不動産の仕事経験28年を振り返ると、おひとり住まいの方のお世話は意外に多く、様々な人生のシーンを共有させて頂きました。

昨年お世話した方は、お子さんがみな独立し、お母様と同居していた70歳の女性の方。お母様が亡くなり、ひとりになってしまったので、子供の近くに住みたい、と家を探すことになりました。でも、前の家から50km以上離れた土地には、馴染みもない、子ども以外は知り合いもいない。なかなか「これは」と納得できる家が見つからず、2ヶ月が過ぎました。

ある時、ふっと私の頭の中に気づいたことがありました。亡くなったお母様の魂が戻って来やすい家を探してみよう。

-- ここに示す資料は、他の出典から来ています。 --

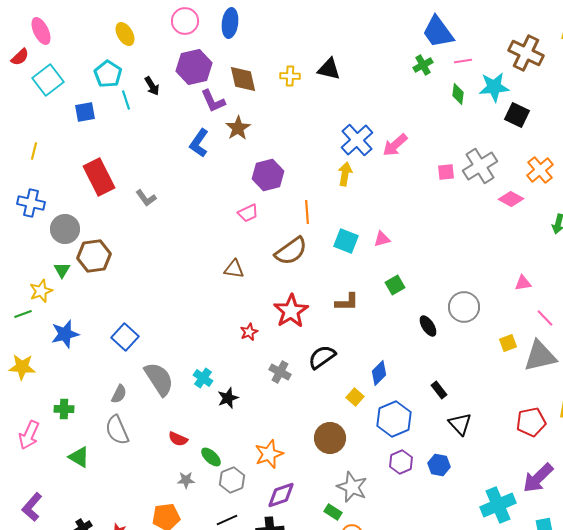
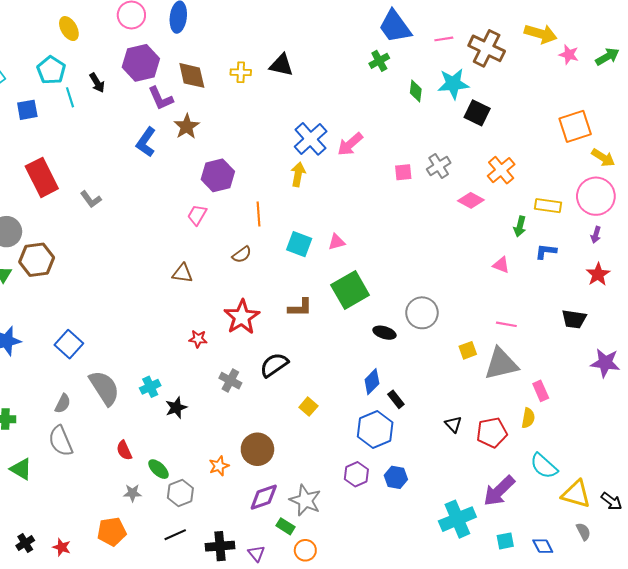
pink line: (463, 61) -> (444, 39), moved
gray cross: (480, 166) -> (439, 166), size x0.7
pink trapezoid: (248, 213) -> (197, 215), turned 145
brown semicircle: (291, 251) -> (242, 255), size x0.6
pink triangle: (523, 283) -> (501, 265), moved, turned 30
green square: (395, 285) -> (350, 290), size x1.8
pink line: (545, 318) -> (506, 324), turned -36
black ellipse: (428, 326) -> (384, 333), turned -40
red star: (249, 332) -> (198, 339), turned 30
blue diamond: (379, 373) -> (372, 382), moved
cyan cross: (203, 378) -> (150, 387), turned 30
blue hexagon: (394, 419) -> (375, 429), moved
black triangle: (460, 424) -> (453, 424), moved, size x0.7
brown circle: (330, 438) -> (257, 449), moved
red semicircle: (178, 439) -> (124, 450), turned 42
orange star: (269, 454) -> (219, 466), size x0.7
purple diamond: (281, 495) -> (264, 497), moved

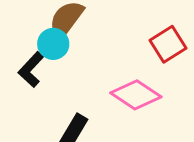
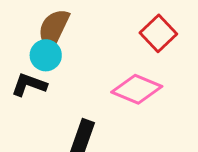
black L-shape: (31, 69) -> (29, 85), turned 78

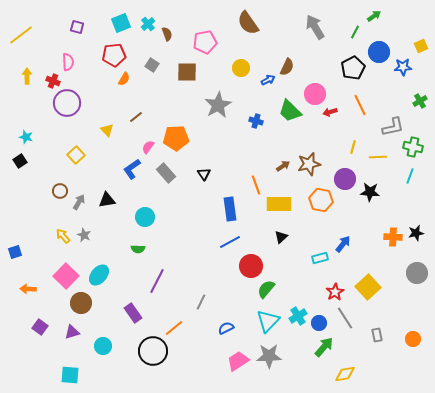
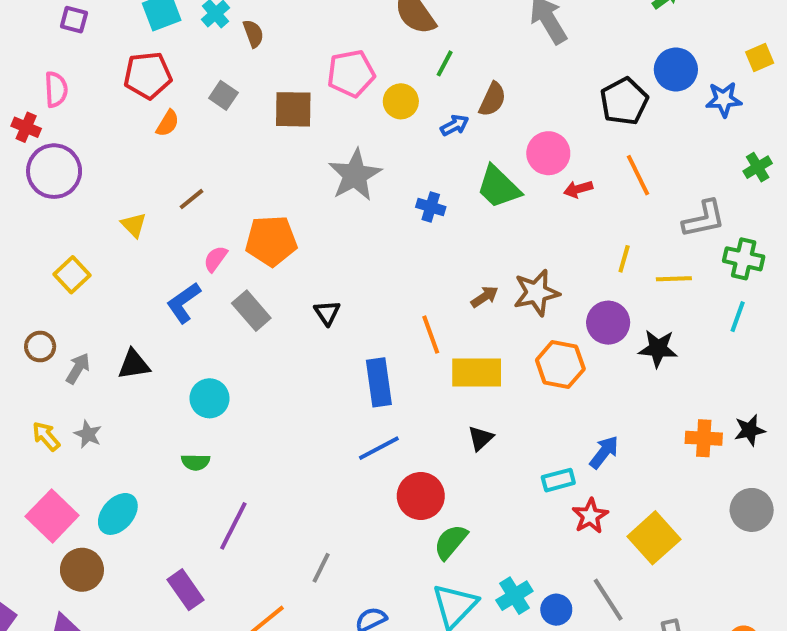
green line: (355, 32) -> (445, 63), moved
pink pentagon: (205, 42) -> (351, 73), moved
red star: (335, 292) -> (590, 516), moved

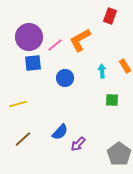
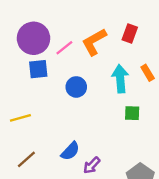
red rectangle: (110, 16) -> (130, 34), moved
cyan arrow: (102, 71) -> (120, 79), size x1.6

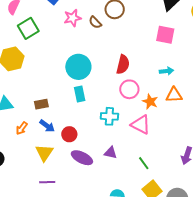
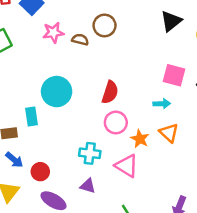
brown semicircle: (95, 22) -> (80, 40), turned 144
pink square: (165, 35) -> (174, 75), moved
cyan rectangle: (80, 94) -> (32, 116), moved
orange triangle: (174, 95) -> (169, 133), turned 42
purple triangle: (111, 153) -> (88, 186), moved

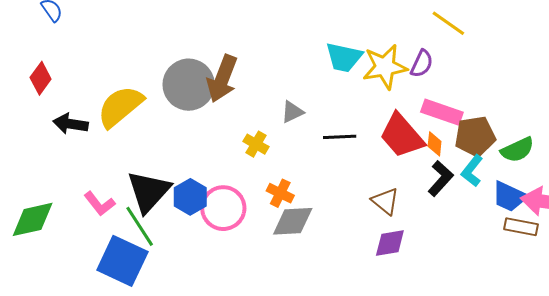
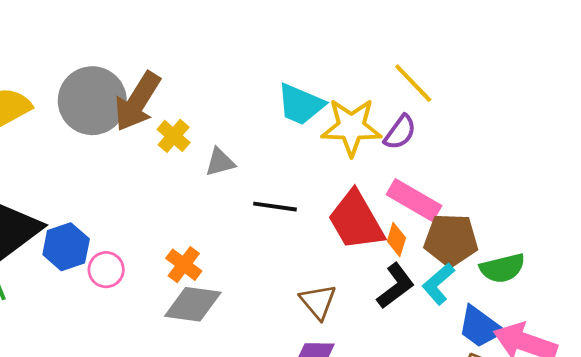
yellow line: (448, 23) -> (413, 83), moved
yellow cross: (256, 144) -> (174, 136), moved
pink circle: (223, 208) -> (106, 270), size x0.6

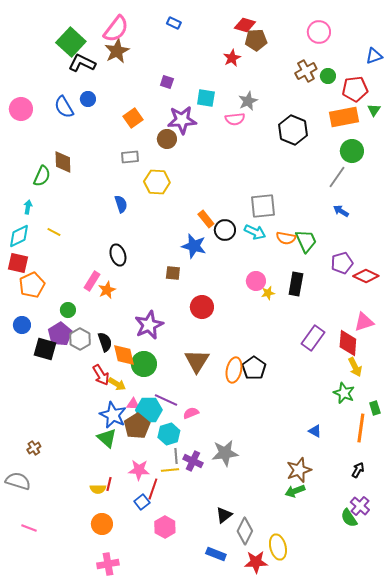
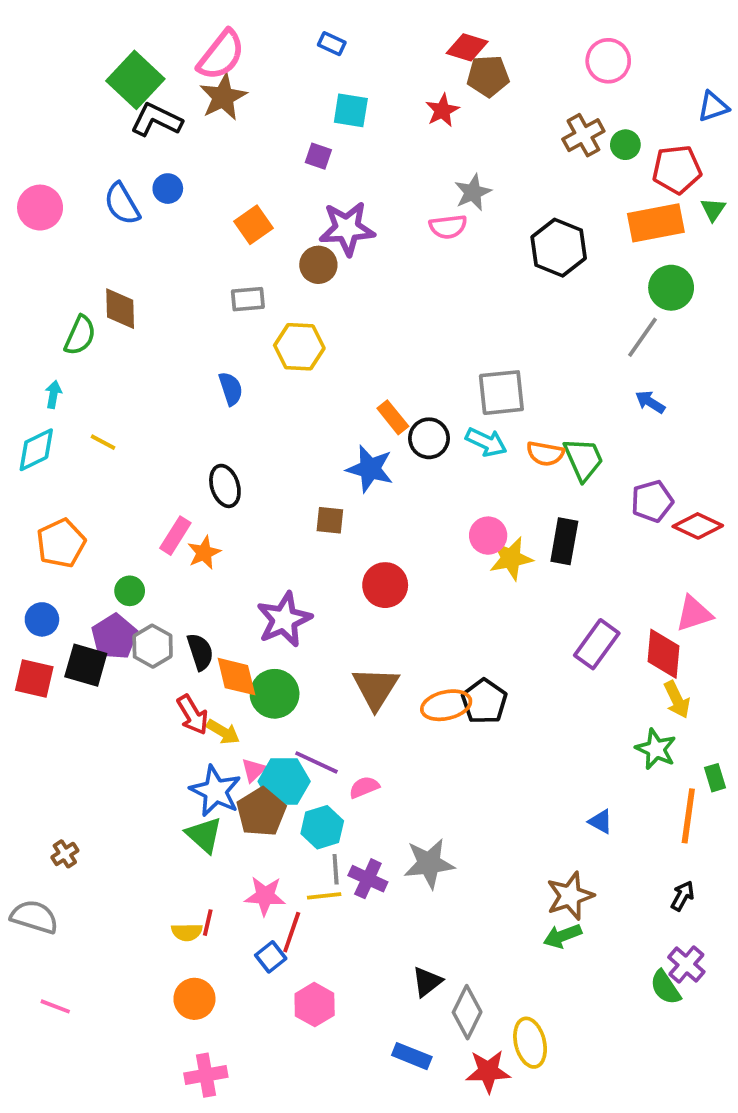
cyan square: (206, 98) -> (351, 110), moved
red square: (18, 263) -> (34, 679), moved
yellow star: (268, 293) -> (511, 558), size x1.6
orange ellipse: (234, 370) -> (446, 705), turned 65
pink triangle: (133, 404) -> (254, 770), turned -48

前の家でお母様が生前気に入っていた眺めに似た家を探すことにしたのです。

私が紹介したマンションのドアを開けると、お客様はまっすぐバルコニーまで歩いて行き、サッシを開けました。さーっと気持ちの良い一陣の風が私達の顔を撫ぜました。「ここにします」と一瞬で決まりました。
「お母さん、良かったね。あんなに気に入っていた風景にそっくりだよ。緑の丘があって、走る電車が見えて、桜がいっぱい植わっていて・・・。それも前と同じ7階よ。」その場で空に語りかけていました。その瞬間、その方はひとりではなくなったのです。

高齢化、少子化が進み、これからも「ひとり」が増えると言われています。私達は、物理的に「ひとり」の状態を変えることはできません。でも、何かと、誰かと「つながっている」という気持ちになれれば、けっしてひとりでも孤独ではない場合が多いでしょう。

これからも、私も欠片のひとつとして、つながりの一員となり、この仕事をしていきたいと思います。はたして、どんな壷になるのか、それがとても楽しみでもあります。